Disney's extensive archive, built over nearly a century, can make finding specific characters, scenes, or objects a daunting task. To simplify this process, a dedicated team from Disney’s Direct-to-Consumer & International Organization (DTCI) has developed the Content Genome (CG), a machine learning platform designed to automate the digital archiving of vast amounts of content.
The CG platform creates knowledge graphs filled with metadata—similar to what you see in Google search results for notable figures like Steve Jobs. This metadata allows AI applications to enhance search functionality, content discovery, and personalization features. As Anthony Accardo, Director of Research and Development at DTCI, explains, it assists animators in quickly locating specific shots and sequences within Disney's archive, saving them time that would otherwise be spent sifting through video content on platforms like YouTube.
Initiated in 2016, the project aimed to equip Disney for the shift from traditional broadcast and home video distribution to a more consumer-centric digital video platform. "Building such a system from scratch is challenging," Accardo notes, emphasizing the necessity of a well-structured taxonomy for effective metadata management. A disorganized taxonomy can hinder the ability to utilize generated data effectively.

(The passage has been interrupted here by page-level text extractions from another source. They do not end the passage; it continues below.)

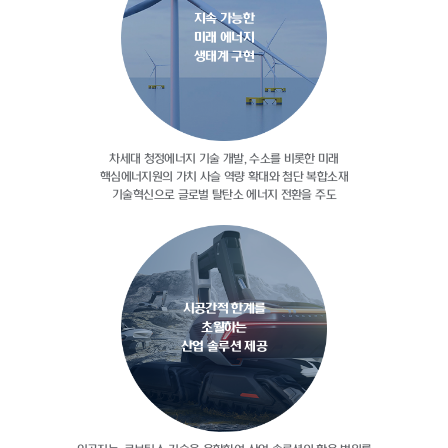
지속 가능한
미래 에너지
생태계 구현
차세대 청정에너지 기술 개발, 수소를
비롯한 미래
핵심에너지원의 가치 사슬
역량 확대와 첨단 복합소재
기술혁신으로
글로벌 탈탄소 에너지 전환을 주도
시공간적 한계를
초월하는
산업 솔루션 제공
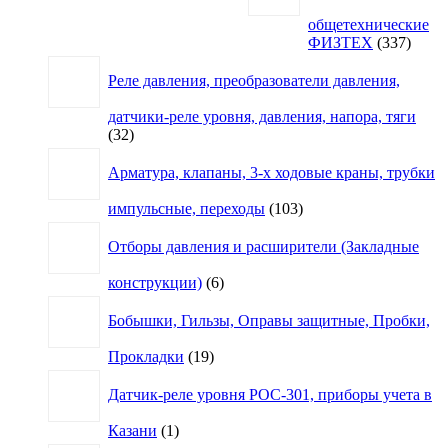
общетехнические
337
ФИЗТЕХ
337
товар
Реле давления, преобразователи давления,
датчики-реле уровня, давления, напора, тяги
32
32
товара
Арматура, клапаны, 3-х ходовые краны, трубки
103
импульсные, переходы
103
товара
Отборы давления и расширители (Закладные
6
конструкции)
6
товаров
Бобышки, Гильзы, Оправы защитные, Пробки,
19
Прокладки
19
товаров
Датчик-реле уровня РОС-301, приборы учета в
1
Казани
1
товар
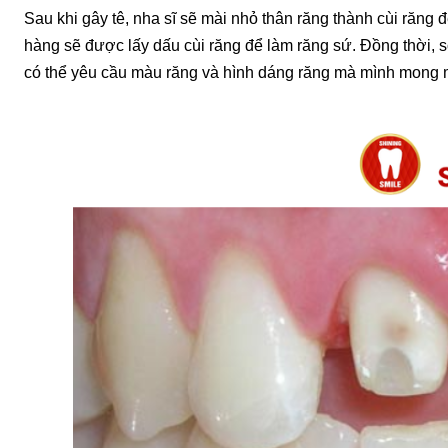
Sau khi gây tê, nha sĩ sẽ mài nhỏ thân răng thành cùi răng 
hàng sẽ được lấy dấu cùi răng để làm răng sứ. Đồng thời,
có thể yêu cầu màu răng và hình dáng răng mà mình mong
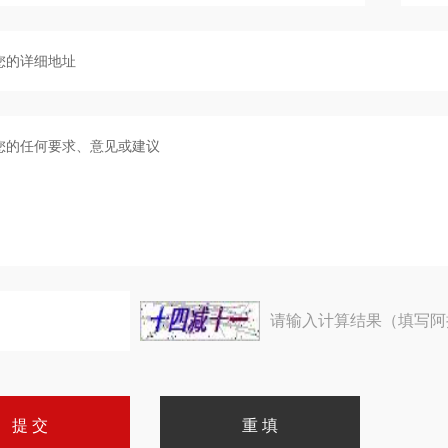
请输入计算结果（填写阿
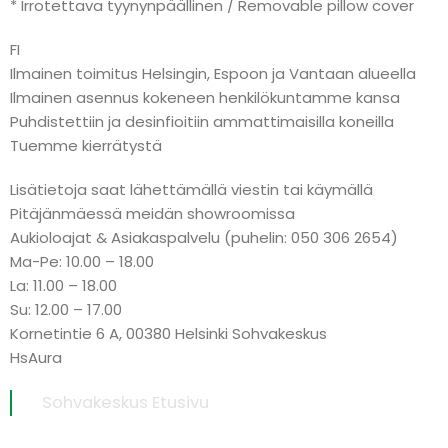
* Irrotettava tyynynpäällinen / Removable pillow cover
FI
Ilmainen toimitus Helsingin, Espoon ja Vantaan alueella
Ilmainen asennus kokeneen henkilökuntamme kansa
Puhdistettiin ja desinfioitiin ammattimaisilla koneilla
Tuemme kierrätystä
Lisätietoja saat lähettämällä viestin tai käymällä
Pitäjänmäessä meidän showroomissa
Aukioloajat & Asiakaspalvelu (puhelin: 050 306 2654)
Ma-Pe: 10.00 – 18.00
La: 11.00 – 18.00
Su: 12.00 – 17.00
Kornetintie 6 A, 00380 Helsinki Sohvakeskus
HsAura
Sohvakeskus Etusivu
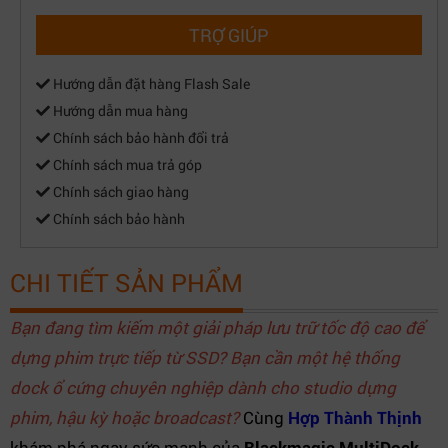
TRỢ GIÚP
Hướng dẫn đặt hàng Flash Sale
Hướng dẫn mua hàng
Chính sách bảo hành đổi trả
Chính sách mua trả góp
Chính sách giao hàng
Chính sách bảo hành
CHI TIẾT SẢN PHẨM
Bạn đang tìm kiếm một giải pháp lưu trữ tốc độ cao để
dựng phim trực tiếp từ SSD? Bạn cần một hệ thống
dock ổ cứng chuyên nghiệp dành cho studio dựng
phim, hậu kỳ hoặc broadcast?
Cùng
Hợp Thành Thịnh
khám phá ngay sức mạnh của
Blackmagic MultiDock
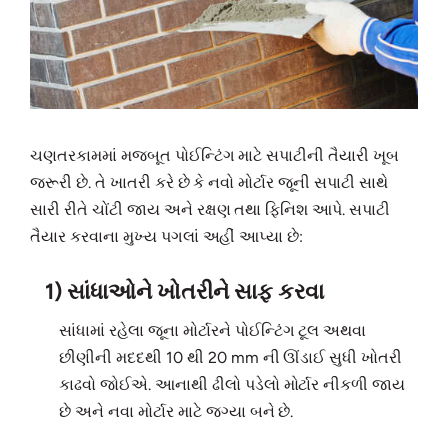
ચણતરકામમાં મજબૂત પોઈન્ટિંગ માટે સપાટીની તૈયારી ખૂબ
જરૂરી છે. તે ખાતરી કરે છે કે નવો મોર્ટાર જૂની સપાટી સાથે
સારી રીતે ચોંટી જાય અને રક્ષણ તથા ફિનિશ આપે. સપાટી
તૈયાર કરવાના મુખ્ય પગલાં અહીં આપ્યા છે:
1) સાંધાઓને ખોતરીને સાફ કરવા
સાંધામાં રહેલા જૂના મોર્ટારને પોઈન્ટિંગ ટૂલ અથવા
છીણીની મદદથી 10 થી 20 mm ની ઊંડાઈ સુધી ખોતરી
કાઢવો જોઈએ. આનાથી ઢીલો પડેલો મોર્ટાર નીકળી જાય
છે અને નવા મોર્ટાર માટે જગ્યા બને છે.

The team established what they refer to as the first automated tagging pipeline, as detailed in a recent Medium post. "Tagging content is crucial for DTCI's application of supervised learning, especially in custom use cases requiring specific detection," the DTCI team stated. This tagging process identifies nuanced story and character elements from structured data, including storylines and character motivations.
Utilizing existing facial recognition technology, the DTCI team successfully detected human faces across Disney’s movie and TV catalog. However, adapting this technology to recognize animated characters proved more complex. "Unlike live-action, animated faces don't always conform to typical human proportions," said Miquel Àngel Farré, DTCI’s Manager of Research and Development.
Initially trained with two Disney Junior animated shows, the team experienced limited success. Ultimately, they shifted to deep learning methods for enhanced accuracy in detecting animated faces. By refining an existing Faster-R CNN Object Detection architecture, previously trained on a non-Disney dataset, they streamlined the training process. This approach allowed for quicker adaptation while mitigating the need for extensive new datasets.
The tagging process includes human oversight to ensure accuracy, particularly for consumer-facing features. "For consumer searches, accuracy is vital, so we validate results through our QA system," Accardo remarks.
This innovative technology has the potential to transform how consumers interact with Disney’s content. In theory, users could efficiently search for episodes featuring specific minor characters, props, or action sequences. Such advancements could significantly enhance recommendation systems, making content discovery more user-friendly.
Looking ahead, Accardo and the team aim to expand the system’s capabilities through multimodal machine learning techniques. By integrating natural language processing with other recognition technologies, they aspire to identify complex concepts within their content seamlessly. "Understanding context remains a challenge but is essential for advancing AI," Accardo states.
As DTCI continues to refine this technology, the prospect of automating human contextual understanding in content becomes increasingly exciting.